AWS Lambda is a powerful tool that can be used to transform S3 objects on request. This article will show you how to use Lambda to transform S3 objects into JSON or XML. You can also use Lambda to transform S3 objects into Amazon DynamoDB tables or Amazon EBS volumes. To start, you will need an AWS account and the AWS Lambda CLI. The AWS Lambda CLI is a command-line tool that allows you to manage your Lambda functions and create and run lambdas. To install the AWS Lambda CLI, type the following command in a terminal: $ sudo apt-get install aws-cli Next, you will need to create a new function in your AWS account. To do this, type the following command in a terminal: aws lambda create –functionName myFunction –inputs S3://myS3File/myData –outputs S3://myS3File/myData2
Object Lambda lets you put a Lambda function in front of S3 objects, allowing them to be transformed on request by your own custom code.
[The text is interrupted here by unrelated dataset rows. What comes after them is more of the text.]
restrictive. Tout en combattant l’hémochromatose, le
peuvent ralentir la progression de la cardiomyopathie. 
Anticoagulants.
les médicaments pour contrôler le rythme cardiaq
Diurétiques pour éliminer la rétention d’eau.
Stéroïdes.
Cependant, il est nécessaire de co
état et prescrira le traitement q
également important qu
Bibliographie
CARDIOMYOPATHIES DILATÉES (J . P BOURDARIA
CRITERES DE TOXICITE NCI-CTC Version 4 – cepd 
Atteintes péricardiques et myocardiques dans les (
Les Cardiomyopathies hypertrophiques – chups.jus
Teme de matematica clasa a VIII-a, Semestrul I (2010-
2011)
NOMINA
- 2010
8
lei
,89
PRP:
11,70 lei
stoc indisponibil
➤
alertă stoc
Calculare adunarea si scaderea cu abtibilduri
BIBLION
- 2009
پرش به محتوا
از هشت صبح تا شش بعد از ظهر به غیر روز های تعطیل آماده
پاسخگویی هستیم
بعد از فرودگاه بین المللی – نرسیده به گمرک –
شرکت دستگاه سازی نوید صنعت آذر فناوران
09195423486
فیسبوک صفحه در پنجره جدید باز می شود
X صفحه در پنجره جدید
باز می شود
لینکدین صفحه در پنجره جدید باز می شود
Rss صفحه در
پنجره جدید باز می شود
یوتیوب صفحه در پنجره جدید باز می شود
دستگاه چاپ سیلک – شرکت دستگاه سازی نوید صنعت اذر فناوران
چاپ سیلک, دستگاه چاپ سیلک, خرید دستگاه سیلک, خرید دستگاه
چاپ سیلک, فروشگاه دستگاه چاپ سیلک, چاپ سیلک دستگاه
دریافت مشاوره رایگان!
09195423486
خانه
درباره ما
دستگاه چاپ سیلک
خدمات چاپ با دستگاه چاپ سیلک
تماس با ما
Since it runs automatically on Lambda, you don’t have to worry about running your own proxy layer.
What Is Object Lambda?
Object Lambda basically takes the place of an API in front of S3. Previously, you’d have to set up a proxy layer on your own infrastructure to handle transforming objects on request. This adds complexity, so AWS added a better solution.
RELATED: What Are Lambda Functions, And How Do You Use Them?
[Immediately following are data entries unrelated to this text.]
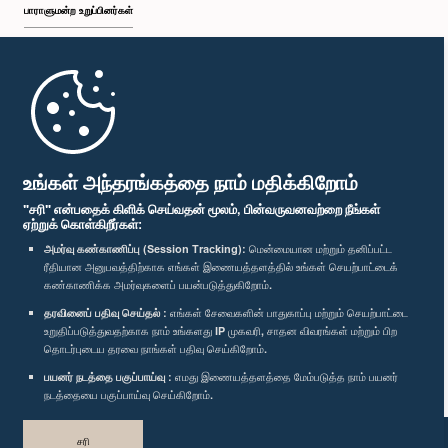
பாராளுமன்ற உறுப்பினர்கள்
முதற்பக்கம்
பாராளுமன்ற கையடக்க செயலி
உங்கள் அந்தரங்கத்தை நாம் மதிக்கிறோம்
"சரி" என்பதைக் கிளிக் செய்வதன் மூலம், பின்வருவனவற்றை நீங்கள்
ஏற்றுக் கொள்கிறீர்கள்:
அமர்வு கண்காணிப்பு (Session Tracking):
மென்மையான மற்றும் தனிப்பட்ட
ரீதியான அனுபவத்திற்காக எங்கள் இணையத்தளத்தில் உங்கள் செயற்பாட்டைக்
எம்மை பின்தொடர்க :
கண்காணிக்க அமர்வுகளைப் பயன்படுத்துகிறோம்.
தரவினைப் பதிவு செய்தல் :
எங்கள் சேவைகளின் பாதுகாப்பு மற்றும் செயற்பாட்டை
விருதுகள்
உறுதிப்படுத்துவதற்காக நாம் உங்களது IP முகவரி, சாதன விவரங்கள் மற்றும் பிற
தொடர்புடைய தரவை நாங்கள் பதிவு செய்கிறோம்.
பயனர் நடத்தை பகுப்பாய்வு :
எமது இணையத்தளத்தை மேம்படுத்த நாம் பயனர்
தனியுரிமைக் கொள்கை
நடத்தையை பகுப்பாய்வு செய்கிறோம்.
பதிப்புரிமை © இலங்கை பாராளுமன்றம்.
சரி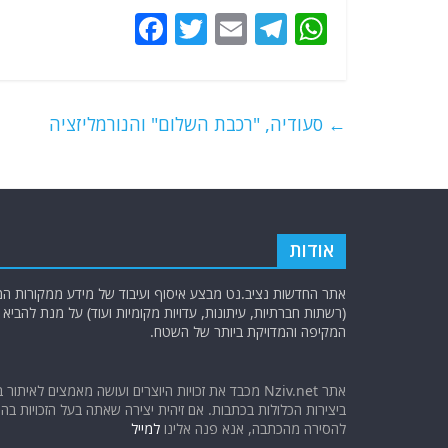
F
T
E
T
W
a
w
m
el
h
c
itt
ai
e
at
e
er
l
g
s
←
סעודיה, "רכבת השלום" והנורמליזציה
b
ra
A
o
m
p
o
p
k
אודות
אתר החדשות נציב.נט מבצע איסוף ועיבוד של מידע ממקורות המוד
(רשתות חברתיות, עיתונות, עדויות מקומיות ועוד) על מנת להבי
המקיפה והמדויקת ביותר של השטח.
אתר Nziv.net מכבד את זכויות היוצרים ועושה מאמצים לאיתור 
ביצירות הכלולות בכתבות. אם זיהית יצירה שאתה בעל הזכויות בה ו
להסירה מהכתבה, אנא פנה אלינו
למייל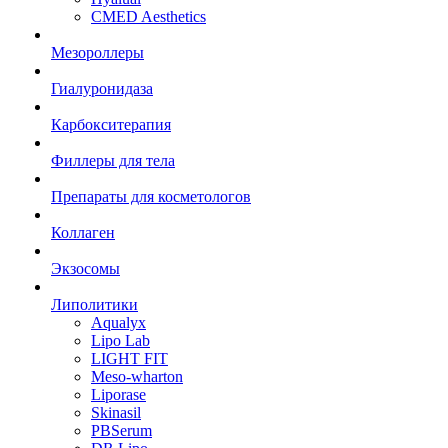
CMED Aesthetics
Мезороллеры
Гиалуронидаза
Карбокситерапия
Филлеры для тела
Препараты для косметологов
Коллаген
Экзосомы
Липолитики
Aqualyx
Lipo Lab
LIGHT FIT
Meso-wharton
Liporase
Skinasil
PBSerum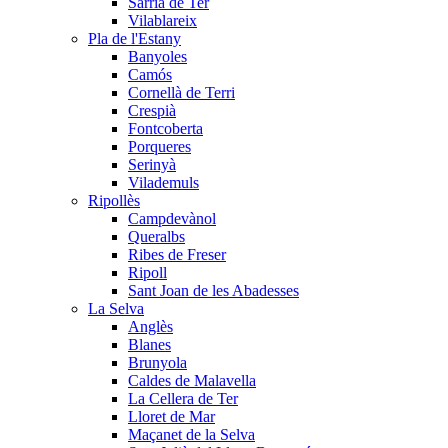
Sarrià de Ter
Vilablareix
Pla de l'Estany
Banyoles
Camós
Cornellà de Terri
Crespià
Fontcoberta
Porqueres
Serinyà
Vilademuls
Ripollès
Campdevànol
Queralbs
Ribes de Freser
Ripoll
Sant Joan de les Abadesses
La Selva
Anglès
Blanes
Brunyola
Caldes de Malavella
La Cellera de Ter
Lloret de Mar
Maçanet de la Selva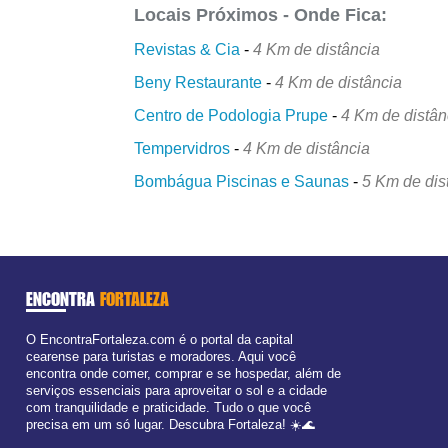
Locais Próximos - Onde Fica:
Revistas & Cia
-
4 Km de distância
Beny Restaurante
-
4 Km de distância
Centro de Podologia Prupe
-
4 Km de distân
Tempervidros
-
4 Km de distância
Bombágua Piscinas e Saunas
-
5 Km de dis
ENCONTRA
FORTALEZA
O EncontraFortaleza.com é o portal da capital
cearense para turistas e moradores. Aqui você
encontra onde comer, comprar e se hospedar, além de
serviços essenciais para aproveitar o sol e a cidade
com tranquilidade e praticidade. Tudo o que você
precisa em um só lugar. Descubra Fortaleza! ☀️🌊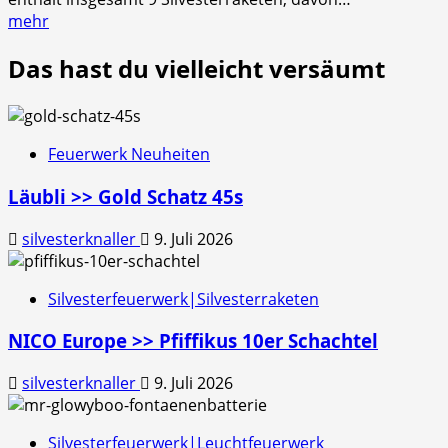
mehr
Das hast du vielleicht versäumt
Feuerwerk Neuheiten
Läubli >> Gold Schatz 45s
silvesterknaller
9. Juli 2026
Silvesterfeuerwerk|Silvesterraketen
NICO Europe >> Pfiffikus 10er Schachtel
silvesterknaller
9. Juli 2026
Silvesterfeuerwerk|Leuchtfeuerwerk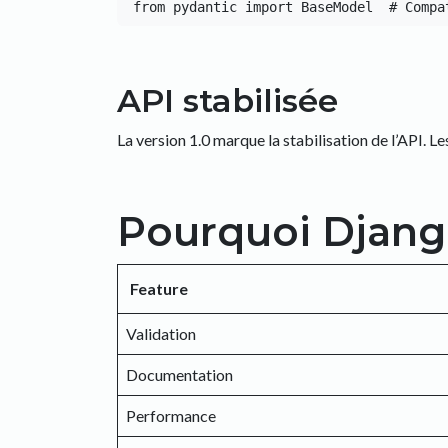
API stabilisée
La version 1.0 marque la stabilisation de l’API. L
Pourquoi Djang
Feature
Validation
Documentation
Performance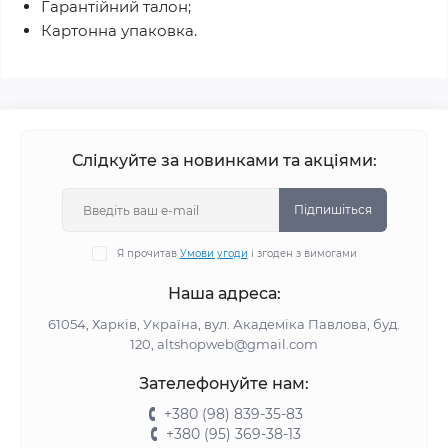
Гарантійний талон;
Картонна упаковка.
Слідкуйте за новинками та акціями:
Підпишіться
Я прочитав
Умови угоди
і згоден з вимогами
Наша адреса:
61054, Харків, Україна, вул. Академіка Павлова, буд.
120, altshopweb@gmail.com
Зателефонуйте нам:
+380 (98) 839-35-83
+380 (95) 369-38-13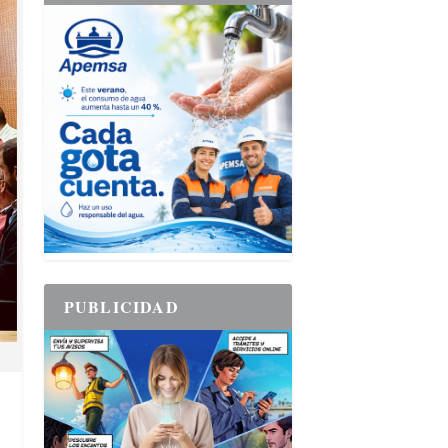
PUBLICIDAD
Instead of accessing objects directly, you’ll do so through an Object Lambda Access Point. When you make a GET request for a file in an S3 bucket, the Lambda function for that access point will be automatically called, allowed to access the original object, and return a transformed object back to the application.
The uses for this can be basic, like redacting info or converting JSON to XML, but since it’s your own code, you can do whatever you’d like. You could, for example, run a database lookup and return a transformed object with new data, or make requests to external APIs.
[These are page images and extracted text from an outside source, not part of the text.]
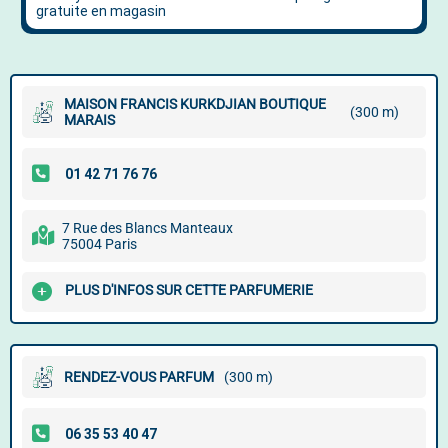
MAISON FRANCIS KURKDJIAN BOUTIQUE
(300 m)
MARAIS
7 Rue des Blancs Manteaux
75004 Paris
PLUS D'INFOS SUR CETTE PARFUMERIE
RENDEZ-VOUS PARFUM
(300 m)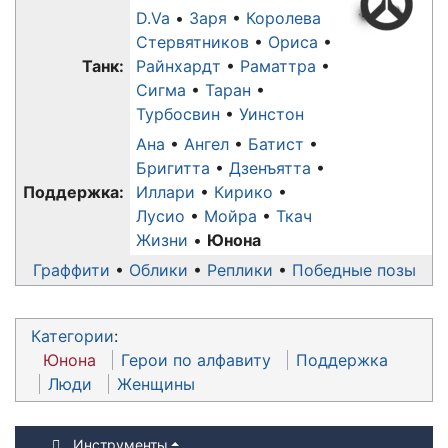
D.Va
Заря
Королева
Стервятников
Ориса
Танк:
Райнхардт
Раматтра
Сигма
Таран
Турбосвин
Уинстон
Ана
Ангел
Батист
Бригитта
Дзенъятта
Поддержка:
Иллари
Кирико
Лусио
Мойра
Ткач
Жизни
Юнона
Граффити
Облики
Реплики
Победные позы
Категории
:
Юнона
Герои по алфавиту
Поддержка
Люди
Женщины
Инструменты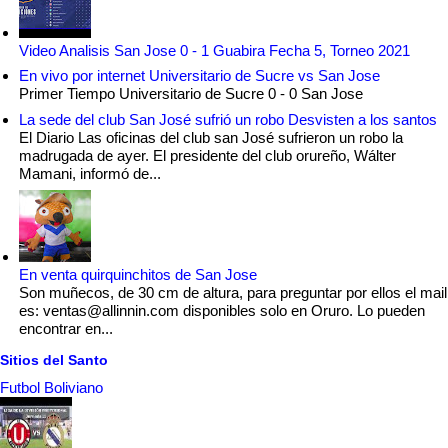
Video Analisis San Jose 0 - 1 Guabira Fecha 5, Torneo 2021
En vivo por internet Universitario de Sucre vs San Jose
Primer Tiempo Universitario de Sucre 0 - 0 San Jose
La sede del club San José sufrió un robo Desvisten a los santos
El Diario Las oficinas del club san José sufrieron un robo la
madrugada de ayer. El presidente del club orureño, Wálter
Mamani, informó de...
En venta quirquinchitos de San Jose
Son muñecos, de 30 cm de altura, para preguntar por ellos el mail
es: ventas@allinnin.com disponibles solo en Oruro. Lo pueden
encontrar en...
Sitios del Santo
Futbol Boliviano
You can have multiple access points per bucket, which can each represent multiple “views” of the underlying data. To use different access points, you won’t need to update any client code. Simply change the bucket name to the ARN of the Object Lambda Access Point.
You also don’t need to access the original object by the exact name. For example, your application could request picture_1920x1080.jpg, which would find picture.jpg and resize it to the given dimensions. In this case, the Lambda function would need extra permissions to access the bucket contents.
Of course, you’ll need to pay for all the time spent running Lambda functions. If you’re running a lot of functions through a user-facing access point, this could start to add up. If your transformations are static, you might want to consider caching the objects in a separate S3 bucket. For example, if you have a function that applies filters/compression to an image, you might want to cache the results instead of rebuilding on every request. For things that depend on external state, though, this won’t be possible.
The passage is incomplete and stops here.